There’s a strong argument that insists Tom Cruise is a more compelling screen presence the more desperate he’s seen to get. Much evidence for this claim was gathered in that millennial run – 1999’s Eyes Wide Shut and Magnolia, 2001’s Vanilla Sky – in which varyingly forceful writer-directors did their level best to chip away at their star’s glib toothpaste-salesman confidence and expose the very human doubts and frailties behind it. After those box-office failures, Cruise retreated to the surety of known properties and franchises; though we got glimpses of other Cruises – notably Tropic Thunder’s Comic Cruise – this was his fall-back position up until this June’s disastrous The Mummy.

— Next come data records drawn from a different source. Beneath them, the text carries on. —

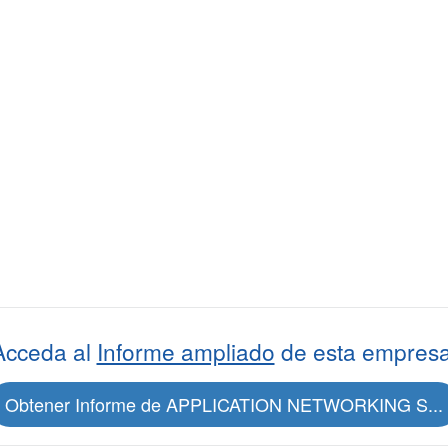
Acceda al
Informe ampliado
de esta empresa
Obtener Informe de APPLICATION NETWORKING S...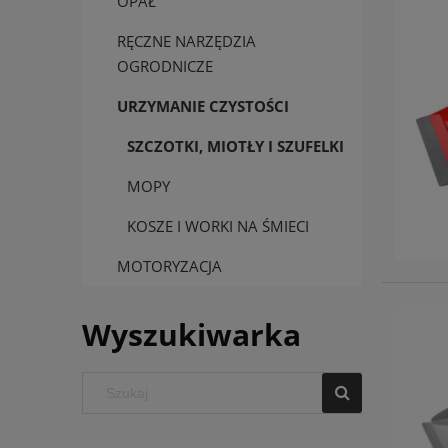
OPAŁ
RĘCZNE NARZĘDZIA
OGRODNICZE
URZYMANIE CZYSTOŚCI
SZCZOTKI, MIOTŁY I SZUFELKI
MOPY
KOSZE I WORKI NA ŚMIECI
MOTORYZACJA
Wyszukiwarka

Possibly audiences had grown tired of watching a performer playing it so consistently safe: as Kubrick and P.T. Anderson had twigged, it’s always more revealing watching a control freak losing control.
American Made, which feels like a career progression if not the awards-season bar-setter all involved maybe hoped, hands Cruise a very promising character part: that of Adler Berriman “Barry” Seal (1939-1986), prime mover in one of those just-declassified, you-couldn’t-make-it-up stories that sporadically present to grateful producers. A morally flexible TWA pilot handpicked by the CIA at the dog-end of the 1970s to assist with their Central American operations, Seal wound up flying for both the Agency and local drug cartels, profiting hugely from his own machinations while holding court with the likes of Pablo Escobar and Oliver North. Buffeting around inside the fuselage rather than clinging clench-jawed to its exterior, Cruise’s Seal is something like Top Gun’s Maverick gone to seed; the welcome surprise of Doug Liman’s film is that the character’s cockiness comes to be tested rather than hymned.
The first time we see him, he’s literally going nowhere: restlessly holding his position in runway traffic in 1978. (Liman has already set the stagnant scene with President Ford’s doomy prediction “the next five years will be worse than the past five”. 2017 audiences may wonder what, if anything, has changed.) Seal’s yen for risk-taking is established when he pushes his craft into a nosedive just for the shits-and-gigs of waking up a dozing co-pilot (“just a little turbulence, folks”). Subsequent misadventures will grant him excitement, mobility and more turbulence yet. Impressing CIA operative Schafer (Domhnall Gleeson) with his flak-dodging surveillance work, he’s soon trafficking U.S. guns to the Contras; with those passed on, the Medellin cartel invites him to fill his Cessna with cocaine for transportation north – a lucrative offer this gadfly couldn’t refuse, yet came to regret.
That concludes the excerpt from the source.